The remarks by Strategic Affairs Minister Yuval Steinitz, who is close to Prime Minister Benjamin Netanyahu, followed recent accusations by Israel's defence minister that Kerry was being "messianic" in his pursuit of a peace deal.
Kerry, in a discussion at a Munich security forum on Saturday, touched a nerve in Israel by pointing to "an increasing de-legitimisation" campaign building up against it internationally and "talk of boycotts" if the Israeli-Palestinian conflict did not end.
"Are we all going to be better with all of that?" asked Kerry, who is seeking to seal a framework agreement soon that will set a path toward a final accord on peace and Palestinian statehood.
Steinitz seized on the top U.S. diplomat's remarks as a threat against Israel that would only encourage the Palestinians to harden their positions in the six-month-old negotiations, which have shown few signs of progress.
"The things ... Kerry said are hurtful, they are unfair and they are intolerable," Steinitz told reporters.
"Israel cannot be expected to negotiate with a gun to its head when we are discussing the matters which are most critical to our national interests."
Netanyahu, in public remarks at the weekly meeting of his cabinet, was more guarded - making no direct mention of Kerry, who is trying to reach a framework deal for a final agreement.
But, calling any attempts to impose a boycott on Israel "immoral and unjustified", Netanyahu said: "No pressure will cause me to forfeit the State of Israel's vital interests, chiefly the security of its citizens."
Netanyahu is facing pressure from another direction - ultranationalists within his coalition government - to oppose any evacuation of Jewish settlements from Israeli-occupied land Palestinians seek for a future state.
Most countries consider those enclaves illegal, a position Israel disputes.
Moderate members of Netanyahu's administration have warned of catastrophe if the right-wing leader, whose Likud party is openly sceptical about the U.S.-brokered peace talks, walks away from the table.
His chief peace negotiator, Justice Minister Tzipi Livni, has described the negotiations as "the wall stopping a wave" of economic boycotts.
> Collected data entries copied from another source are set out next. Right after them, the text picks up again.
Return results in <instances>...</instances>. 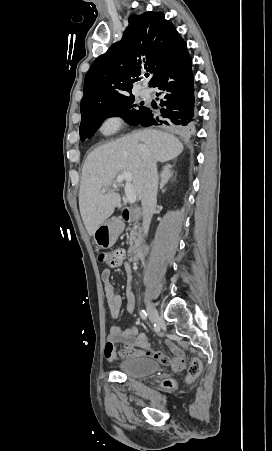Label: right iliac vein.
<instances>
[{
    "label": "right iliac vein",
    "instance_id": "obj_1",
    "mask_svg": "<svg viewBox=\"0 0 272 451\" xmlns=\"http://www.w3.org/2000/svg\"><path fill=\"white\" fill-rule=\"evenodd\" d=\"M147 313L152 323H155L159 319V313L152 303L147 304Z\"/></svg>",
    "mask_w": 272,
    "mask_h": 451
}]
</instances>
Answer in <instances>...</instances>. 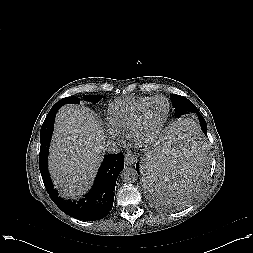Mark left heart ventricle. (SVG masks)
<instances>
[{
	"mask_svg": "<svg viewBox=\"0 0 253 253\" xmlns=\"http://www.w3.org/2000/svg\"><path fill=\"white\" fill-rule=\"evenodd\" d=\"M167 108V101L163 98L154 100L148 106L141 126L144 134L154 130L163 121Z\"/></svg>",
	"mask_w": 253,
	"mask_h": 253,
	"instance_id": "left-heart-ventricle-1",
	"label": "left heart ventricle"
}]
</instances>
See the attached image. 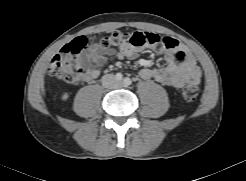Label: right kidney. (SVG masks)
Returning a JSON list of instances; mask_svg holds the SVG:
<instances>
[{
	"mask_svg": "<svg viewBox=\"0 0 246 181\" xmlns=\"http://www.w3.org/2000/svg\"><path fill=\"white\" fill-rule=\"evenodd\" d=\"M61 98H62L63 101H66L69 98V94L68 93H64Z\"/></svg>",
	"mask_w": 246,
	"mask_h": 181,
	"instance_id": "1",
	"label": "right kidney"
}]
</instances>
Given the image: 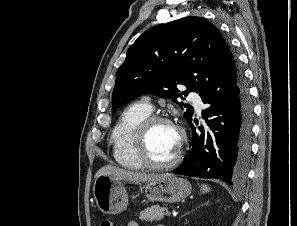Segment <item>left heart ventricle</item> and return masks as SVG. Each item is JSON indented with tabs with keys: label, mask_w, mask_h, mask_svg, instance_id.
Wrapping results in <instances>:
<instances>
[{
	"label": "left heart ventricle",
	"mask_w": 297,
	"mask_h": 226,
	"mask_svg": "<svg viewBox=\"0 0 297 226\" xmlns=\"http://www.w3.org/2000/svg\"><path fill=\"white\" fill-rule=\"evenodd\" d=\"M178 131L167 123L155 124L147 139V148L150 157L156 162L170 160L178 147Z\"/></svg>",
	"instance_id": "obj_1"
}]
</instances>
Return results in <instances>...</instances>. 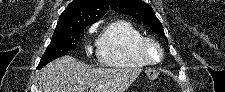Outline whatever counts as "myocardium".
I'll list each match as a JSON object with an SVG mask.
<instances>
[{
    "mask_svg": "<svg viewBox=\"0 0 225 92\" xmlns=\"http://www.w3.org/2000/svg\"><path fill=\"white\" fill-rule=\"evenodd\" d=\"M151 48L155 49L156 51V56L154 58L150 57L149 55V50ZM138 50L142 59L147 65H157L163 59V48L160 43L153 38L144 37L138 45Z\"/></svg>",
    "mask_w": 225,
    "mask_h": 92,
    "instance_id": "myocardium-1",
    "label": "myocardium"
}]
</instances>
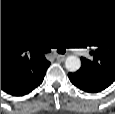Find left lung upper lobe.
I'll return each mask as SVG.
<instances>
[{
	"mask_svg": "<svg viewBox=\"0 0 115 114\" xmlns=\"http://www.w3.org/2000/svg\"><path fill=\"white\" fill-rule=\"evenodd\" d=\"M90 57H81L82 66L77 71L115 81V22L101 27L84 43Z\"/></svg>",
	"mask_w": 115,
	"mask_h": 114,
	"instance_id": "left-lung-upper-lobe-1",
	"label": "left lung upper lobe"
}]
</instances>
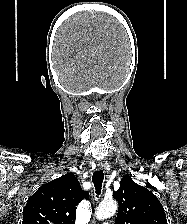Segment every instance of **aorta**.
Wrapping results in <instances>:
<instances>
[{
	"label": "aorta",
	"instance_id": "1",
	"mask_svg": "<svg viewBox=\"0 0 187 224\" xmlns=\"http://www.w3.org/2000/svg\"><path fill=\"white\" fill-rule=\"evenodd\" d=\"M117 210V203L116 201H108V202H102L97 210H96V217L97 219H106L115 214Z\"/></svg>",
	"mask_w": 187,
	"mask_h": 224
}]
</instances>
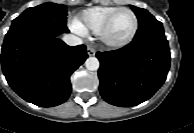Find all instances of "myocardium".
I'll return each mask as SVG.
<instances>
[{
    "label": "myocardium",
    "instance_id": "obj_1",
    "mask_svg": "<svg viewBox=\"0 0 194 133\" xmlns=\"http://www.w3.org/2000/svg\"><path fill=\"white\" fill-rule=\"evenodd\" d=\"M123 11H127L130 12L132 14V16L134 17V28L131 32V34L124 40L122 41H113L109 38L108 33L110 30V27L114 21V19L116 18V16ZM138 27H139V20L138 17L136 15V13L127 7H121L119 9H117L115 12H113L108 19L105 21V23L103 24L102 28L100 29L98 35L100 37V39L107 45L110 47H115V48H120V47H124L126 45H128L135 37L137 31H138Z\"/></svg>",
    "mask_w": 194,
    "mask_h": 133
}]
</instances>
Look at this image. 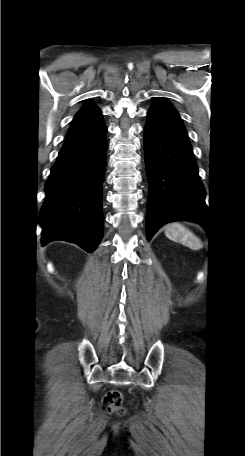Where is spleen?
<instances>
[{"label": "spleen", "instance_id": "obj_1", "mask_svg": "<svg viewBox=\"0 0 245 456\" xmlns=\"http://www.w3.org/2000/svg\"><path fill=\"white\" fill-rule=\"evenodd\" d=\"M165 235L169 239L181 242L194 250L199 249L201 246L200 240L189 229L177 222L168 224L165 227Z\"/></svg>", "mask_w": 245, "mask_h": 456}]
</instances>
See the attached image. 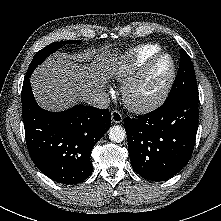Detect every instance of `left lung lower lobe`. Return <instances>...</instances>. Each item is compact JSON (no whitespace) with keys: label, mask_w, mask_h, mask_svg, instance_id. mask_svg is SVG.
<instances>
[{"label":"left lung lower lobe","mask_w":221,"mask_h":221,"mask_svg":"<svg viewBox=\"0 0 221 221\" xmlns=\"http://www.w3.org/2000/svg\"><path fill=\"white\" fill-rule=\"evenodd\" d=\"M198 101V94H184L150 113L124 119L135 172L148 180L163 181L188 163L198 128Z\"/></svg>","instance_id":"0a47b994"}]
</instances>
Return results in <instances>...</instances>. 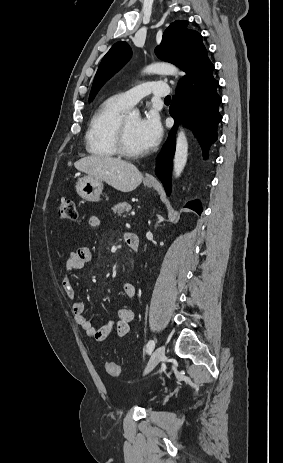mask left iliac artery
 <instances>
[{
	"label": "left iliac artery",
	"mask_w": 283,
	"mask_h": 463,
	"mask_svg": "<svg viewBox=\"0 0 283 463\" xmlns=\"http://www.w3.org/2000/svg\"><path fill=\"white\" fill-rule=\"evenodd\" d=\"M154 347H155V341L150 340L146 345L145 351L150 352V351H152L154 349Z\"/></svg>",
	"instance_id": "44dca946"
}]
</instances>
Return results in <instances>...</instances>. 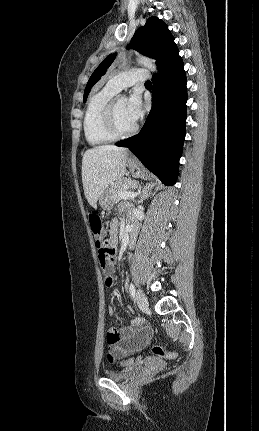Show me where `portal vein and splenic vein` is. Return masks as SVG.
I'll return each instance as SVG.
<instances>
[{"label": "portal vein and splenic vein", "instance_id": "1", "mask_svg": "<svg viewBox=\"0 0 259 431\" xmlns=\"http://www.w3.org/2000/svg\"><path fill=\"white\" fill-rule=\"evenodd\" d=\"M121 198H135L137 196L136 192L124 191L120 193Z\"/></svg>", "mask_w": 259, "mask_h": 431}]
</instances>
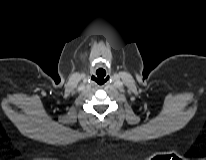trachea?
Segmentation results:
<instances>
[{"label":"trachea","mask_w":206,"mask_h":160,"mask_svg":"<svg viewBox=\"0 0 206 160\" xmlns=\"http://www.w3.org/2000/svg\"><path fill=\"white\" fill-rule=\"evenodd\" d=\"M97 78L96 77H93V80H95L97 83L99 84H103L105 82V79H104V76L106 75V72H102V73H97Z\"/></svg>","instance_id":"3493384b"}]
</instances>
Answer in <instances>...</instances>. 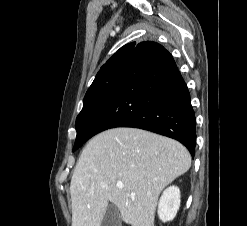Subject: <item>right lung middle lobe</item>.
<instances>
[{"mask_svg": "<svg viewBox=\"0 0 247 226\" xmlns=\"http://www.w3.org/2000/svg\"><path fill=\"white\" fill-rule=\"evenodd\" d=\"M128 58L129 55H125L111 63L88 89L76 119L77 137L73 151L92 137L98 119L117 89Z\"/></svg>", "mask_w": 247, "mask_h": 226, "instance_id": "dd1d6c3e", "label": "right lung middle lobe"}]
</instances>
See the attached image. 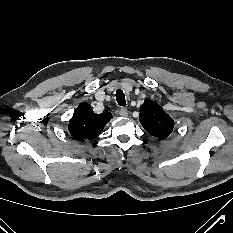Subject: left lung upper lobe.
<instances>
[{
	"label": "left lung upper lobe",
	"instance_id": "1",
	"mask_svg": "<svg viewBox=\"0 0 233 233\" xmlns=\"http://www.w3.org/2000/svg\"><path fill=\"white\" fill-rule=\"evenodd\" d=\"M139 121L150 135L159 139L167 138L174 127V120L152 100H146L140 106Z\"/></svg>",
	"mask_w": 233,
	"mask_h": 233
}]
</instances>
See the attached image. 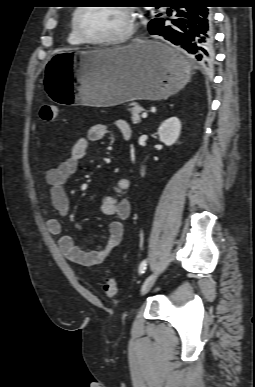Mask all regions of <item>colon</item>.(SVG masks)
<instances>
[{
  "mask_svg": "<svg viewBox=\"0 0 255 387\" xmlns=\"http://www.w3.org/2000/svg\"><path fill=\"white\" fill-rule=\"evenodd\" d=\"M57 115V109L53 105L45 104L41 106L39 116L42 120L54 121ZM103 291L109 296L113 297L117 293V283L113 277H107L103 282Z\"/></svg>",
  "mask_w": 255,
  "mask_h": 387,
  "instance_id": "5ec220e1",
  "label": "colon"
}]
</instances>
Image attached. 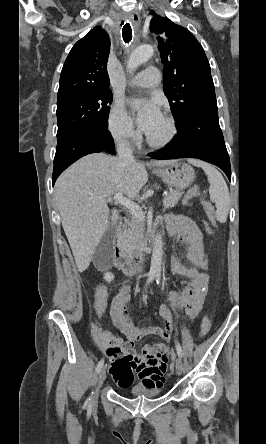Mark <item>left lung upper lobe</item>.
Here are the masks:
<instances>
[{"mask_svg":"<svg viewBox=\"0 0 266 444\" xmlns=\"http://www.w3.org/2000/svg\"><path fill=\"white\" fill-rule=\"evenodd\" d=\"M150 30L159 34L163 88L176 124L200 108L217 107L210 65L201 44L186 28L155 15Z\"/></svg>","mask_w":266,"mask_h":444,"instance_id":"left-lung-upper-lobe-1","label":"left lung upper lobe"}]
</instances>
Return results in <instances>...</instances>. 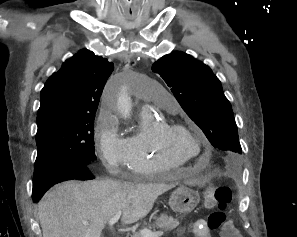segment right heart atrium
Masks as SVG:
<instances>
[{"label":"right heart atrium","mask_w":297,"mask_h":237,"mask_svg":"<svg viewBox=\"0 0 297 237\" xmlns=\"http://www.w3.org/2000/svg\"><path fill=\"white\" fill-rule=\"evenodd\" d=\"M95 132L101 159L111 172L118 173L128 162V139L121 133L117 115L110 109L102 110Z\"/></svg>","instance_id":"1"}]
</instances>
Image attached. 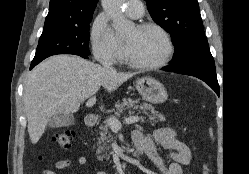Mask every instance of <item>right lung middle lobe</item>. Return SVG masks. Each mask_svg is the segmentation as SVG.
<instances>
[{
    "mask_svg": "<svg viewBox=\"0 0 249 174\" xmlns=\"http://www.w3.org/2000/svg\"><path fill=\"white\" fill-rule=\"evenodd\" d=\"M91 20L89 19L77 25H66L43 30L33 62L42 61L56 54L90 55L88 43Z\"/></svg>",
    "mask_w": 249,
    "mask_h": 174,
    "instance_id": "right-lung-middle-lobe-1",
    "label": "right lung middle lobe"
}]
</instances>
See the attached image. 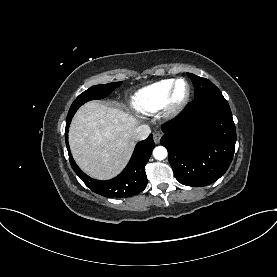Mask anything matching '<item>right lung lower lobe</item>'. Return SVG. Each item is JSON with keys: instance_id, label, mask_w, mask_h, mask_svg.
<instances>
[{"instance_id": "obj_1", "label": "right lung lower lobe", "mask_w": 277, "mask_h": 277, "mask_svg": "<svg viewBox=\"0 0 277 277\" xmlns=\"http://www.w3.org/2000/svg\"><path fill=\"white\" fill-rule=\"evenodd\" d=\"M71 122V121H70ZM70 122H66L65 141L70 164L75 173L93 192L111 198L131 197L142 192L147 185L145 165L155 147L153 136L139 142L126 168L115 178L107 181L95 180L83 173L75 163L68 144Z\"/></svg>"}]
</instances>
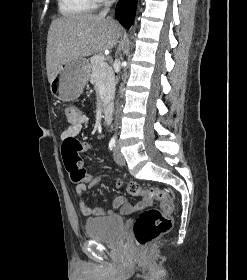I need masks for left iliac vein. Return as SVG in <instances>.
Segmentation results:
<instances>
[{
  "label": "left iliac vein",
  "instance_id": "left-iliac-vein-1",
  "mask_svg": "<svg viewBox=\"0 0 247 280\" xmlns=\"http://www.w3.org/2000/svg\"><path fill=\"white\" fill-rule=\"evenodd\" d=\"M114 160L118 165H124L125 164V158L122 155V153L120 152V148L119 145L116 146L115 150H114Z\"/></svg>",
  "mask_w": 247,
  "mask_h": 280
}]
</instances>
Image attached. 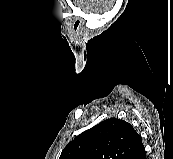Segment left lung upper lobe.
Returning <instances> with one entry per match:
<instances>
[{"label": "left lung upper lobe", "instance_id": "5c2ea615", "mask_svg": "<svg viewBox=\"0 0 173 159\" xmlns=\"http://www.w3.org/2000/svg\"><path fill=\"white\" fill-rule=\"evenodd\" d=\"M142 146L132 125L110 118L69 142L59 159H132Z\"/></svg>", "mask_w": 173, "mask_h": 159}]
</instances>
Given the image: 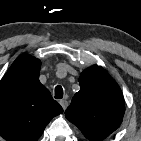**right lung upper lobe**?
I'll return each mask as SVG.
<instances>
[{
    "instance_id": "right-lung-upper-lobe-1",
    "label": "right lung upper lobe",
    "mask_w": 141,
    "mask_h": 141,
    "mask_svg": "<svg viewBox=\"0 0 141 141\" xmlns=\"http://www.w3.org/2000/svg\"><path fill=\"white\" fill-rule=\"evenodd\" d=\"M40 66V60L22 55L0 81V135L6 141H37L63 112L40 83Z\"/></svg>"
}]
</instances>
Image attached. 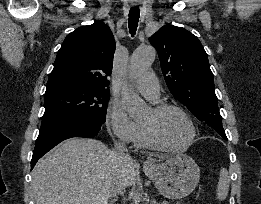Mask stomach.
Masks as SVG:
<instances>
[{"label":"stomach","instance_id":"obj_1","mask_svg":"<svg viewBox=\"0 0 261 204\" xmlns=\"http://www.w3.org/2000/svg\"><path fill=\"white\" fill-rule=\"evenodd\" d=\"M160 194L169 199H181L197 186L200 170L188 155L177 153L162 163L151 162L143 167Z\"/></svg>","mask_w":261,"mask_h":204}]
</instances>
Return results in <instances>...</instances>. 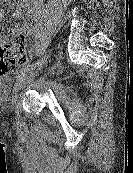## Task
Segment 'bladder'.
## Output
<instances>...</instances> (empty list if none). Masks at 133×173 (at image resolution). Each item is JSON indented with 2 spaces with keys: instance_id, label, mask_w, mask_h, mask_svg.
I'll use <instances>...</instances> for the list:
<instances>
[{
  "instance_id": "bladder-1",
  "label": "bladder",
  "mask_w": 133,
  "mask_h": 173,
  "mask_svg": "<svg viewBox=\"0 0 133 173\" xmlns=\"http://www.w3.org/2000/svg\"><path fill=\"white\" fill-rule=\"evenodd\" d=\"M10 86V79L8 77H4L0 79V95L5 96Z\"/></svg>"
}]
</instances>
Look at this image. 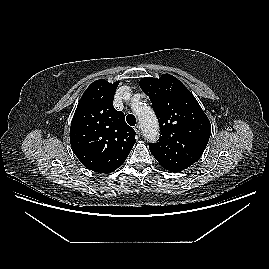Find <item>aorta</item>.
<instances>
[{
    "label": "aorta",
    "mask_w": 269,
    "mask_h": 269,
    "mask_svg": "<svg viewBox=\"0 0 269 269\" xmlns=\"http://www.w3.org/2000/svg\"><path fill=\"white\" fill-rule=\"evenodd\" d=\"M132 106L141 123L143 136L148 141L154 142L159 134V123L153 109L139 102H135Z\"/></svg>",
    "instance_id": "762f6f07"
}]
</instances>
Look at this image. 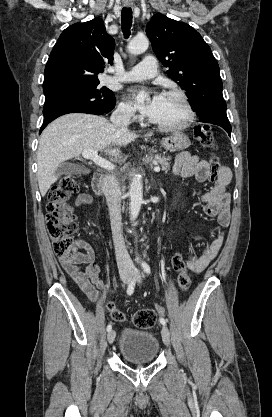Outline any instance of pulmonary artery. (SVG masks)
<instances>
[{
  "label": "pulmonary artery",
  "instance_id": "obj_1",
  "mask_svg": "<svg viewBox=\"0 0 272 417\" xmlns=\"http://www.w3.org/2000/svg\"><path fill=\"white\" fill-rule=\"evenodd\" d=\"M157 74V63L153 56H146L139 64L123 74H116L111 81H141L150 79Z\"/></svg>",
  "mask_w": 272,
  "mask_h": 417
}]
</instances>
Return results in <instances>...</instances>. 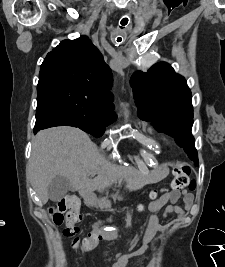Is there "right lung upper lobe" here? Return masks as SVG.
I'll use <instances>...</instances> for the list:
<instances>
[{
  "mask_svg": "<svg viewBox=\"0 0 225 267\" xmlns=\"http://www.w3.org/2000/svg\"><path fill=\"white\" fill-rule=\"evenodd\" d=\"M62 78L84 84L101 97L113 101L111 69L86 36L64 40L44 59L39 79Z\"/></svg>",
  "mask_w": 225,
  "mask_h": 267,
  "instance_id": "obj_1",
  "label": "right lung upper lobe"
}]
</instances>
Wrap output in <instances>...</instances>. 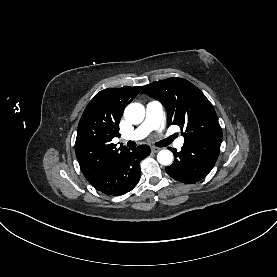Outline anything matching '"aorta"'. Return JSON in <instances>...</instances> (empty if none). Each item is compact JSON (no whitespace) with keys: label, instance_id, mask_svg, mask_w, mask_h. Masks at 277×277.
Segmentation results:
<instances>
[{"label":"aorta","instance_id":"1","mask_svg":"<svg viewBox=\"0 0 277 277\" xmlns=\"http://www.w3.org/2000/svg\"><path fill=\"white\" fill-rule=\"evenodd\" d=\"M125 119L131 124H139L145 117L144 106L140 103L129 104L124 111ZM161 165H170L173 161V154L170 150H161L157 155Z\"/></svg>","mask_w":277,"mask_h":277}]
</instances>
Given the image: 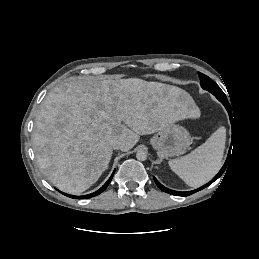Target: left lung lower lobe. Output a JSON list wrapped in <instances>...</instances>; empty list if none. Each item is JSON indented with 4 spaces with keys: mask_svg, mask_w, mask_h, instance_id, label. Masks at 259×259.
I'll list each match as a JSON object with an SVG mask.
<instances>
[{
    "mask_svg": "<svg viewBox=\"0 0 259 259\" xmlns=\"http://www.w3.org/2000/svg\"><path fill=\"white\" fill-rule=\"evenodd\" d=\"M215 96L226 107L227 111L229 112L230 119H231L230 105H229V102H228V100L226 98V95L225 94H215ZM231 122H232V120H231ZM232 142H233V136H232ZM230 151H231V149H230ZM230 151H229L227 160H226L224 166L222 167V169L219 171V173L209 183L205 184L204 186H202V187H200V188H198L196 190L188 191V192L173 191V190H170V189L164 187L162 184H160L155 177H154V180H155L156 184L158 185V187L161 190H163L164 192H166V193H169V194H172V195H176V196H188V195H191V194H193V193H195V192H197L199 190H202L203 188L209 186L210 184H212L216 179H218L223 174V172L225 171L226 166H227V164L229 162Z\"/></svg>",
    "mask_w": 259,
    "mask_h": 259,
    "instance_id": "left-lung-lower-lobe-1",
    "label": "left lung lower lobe"
}]
</instances>
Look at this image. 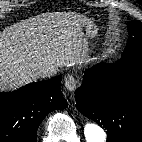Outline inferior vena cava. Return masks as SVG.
<instances>
[{
  "instance_id": "602c4592",
  "label": "inferior vena cava",
  "mask_w": 142,
  "mask_h": 142,
  "mask_svg": "<svg viewBox=\"0 0 142 142\" xmlns=\"http://www.w3.org/2000/svg\"><path fill=\"white\" fill-rule=\"evenodd\" d=\"M57 68L55 66L52 65H44L39 67L36 71H35V75L38 78H47V77H51L54 74H56L57 72Z\"/></svg>"
}]
</instances>
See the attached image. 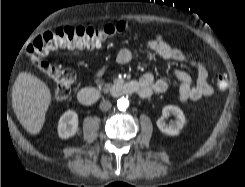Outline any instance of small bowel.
<instances>
[{
  "label": "small bowel",
  "mask_w": 245,
  "mask_h": 187,
  "mask_svg": "<svg viewBox=\"0 0 245 187\" xmlns=\"http://www.w3.org/2000/svg\"><path fill=\"white\" fill-rule=\"evenodd\" d=\"M148 49L159 55L165 60L186 63L196 70V78L193 79L187 72L175 69L173 75L179 82L178 100L180 102L195 101L213 94V88L208 81V72L205 66L196 59L186 55L183 51L167 42L162 36H155L146 41ZM198 55H202V50L194 47ZM115 62L121 65L130 63L132 52L128 48L120 49L114 58ZM107 66L101 67L94 74V79H100L106 72ZM142 86L140 96L149 97L153 93H163L169 87L166 79H157L152 74L146 73L139 78Z\"/></svg>",
  "instance_id": "1"
}]
</instances>
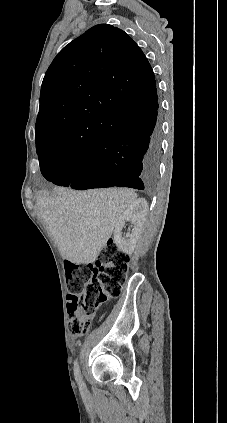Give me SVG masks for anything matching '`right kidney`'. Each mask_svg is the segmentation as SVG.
<instances>
[{
	"instance_id": "obj_1",
	"label": "right kidney",
	"mask_w": 227,
	"mask_h": 423,
	"mask_svg": "<svg viewBox=\"0 0 227 423\" xmlns=\"http://www.w3.org/2000/svg\"><path fill=\"white\" fill-rule=\"evenodd\" d=\"M148 210V202L144 198H137L123 211L122 215H119L114 229V243L123 253H129V255L133 253ZM126 221L133 223V229L129 227L128 233L122 235Z\"/></svg>"
}]
</instances>
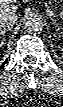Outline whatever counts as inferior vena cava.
Segmentation results:
<instances>
[{
  "label": "inferior vena cava",
  "instance_id": "602c4592",
  "mask_svg": "<svg viewBox=\"0 0 63 107\" xmlns=\"http://www.w3.org/2000/svg\"><path fill=\"white\" fill-rule=\"evenodd\" d=\"M18 19L17 13L10 10H1L0 12V27L10 28Z\"/></svg>",
  "mask_w": 63,
  "mask_h": 107
}]
</instances>
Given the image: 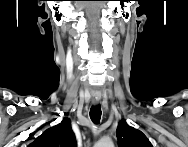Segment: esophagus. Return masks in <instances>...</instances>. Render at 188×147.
Masks as SVG:
<instances>
[{
  "label": "esophagus",
  "mask_w": 188,
  "mask_h": 147,
  "mask_svg": "<svg viewBox=\"0 0 188 147\" xmlns=\"http://www.w3.org/2000/svg\"><path fill=\"white\" fill-rule=\"evenodd\" d=\"M101 100V96L100 95H93V103L94 104H98Z\"/></svg>",
  "instance_id": "1"
}]
</instances>
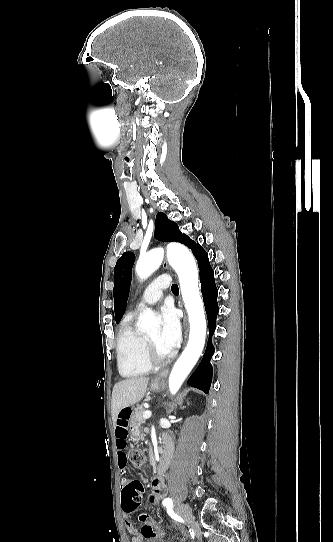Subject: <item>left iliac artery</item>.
Here are the masks:
<instances>
[{"label":"left iliac artery","mask_w":333,"mask_h":542,"mask_svg":"<svg viewBox=\"0 0 333 542\" xmlns=\"http://www.w3.org/2000/svg\"><path fill=\"white\" fill-rule=\"evenodd\" d=\"M162 503H163V505H169V504H172L173 502H172V500L170 498H166V499L163 500Z\"/></svg>","instance_id":"left-iliac-artery-1"}]
</instances>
And she has cautioned that Israel could face the sort of isolation imposed on South Africa during years of apartheid.
Companies in Israel's largest economic partner, the European Union, have already started to signal their concern.
One of the largest pension funds in the Netherlands, PGGM, announced last month is was divesting from five Israeli banks because of their business dealings with Jewish settlements that dot the occupied West Bank and East Jerusalem, territory Israel captured in the 1967 Middle East war.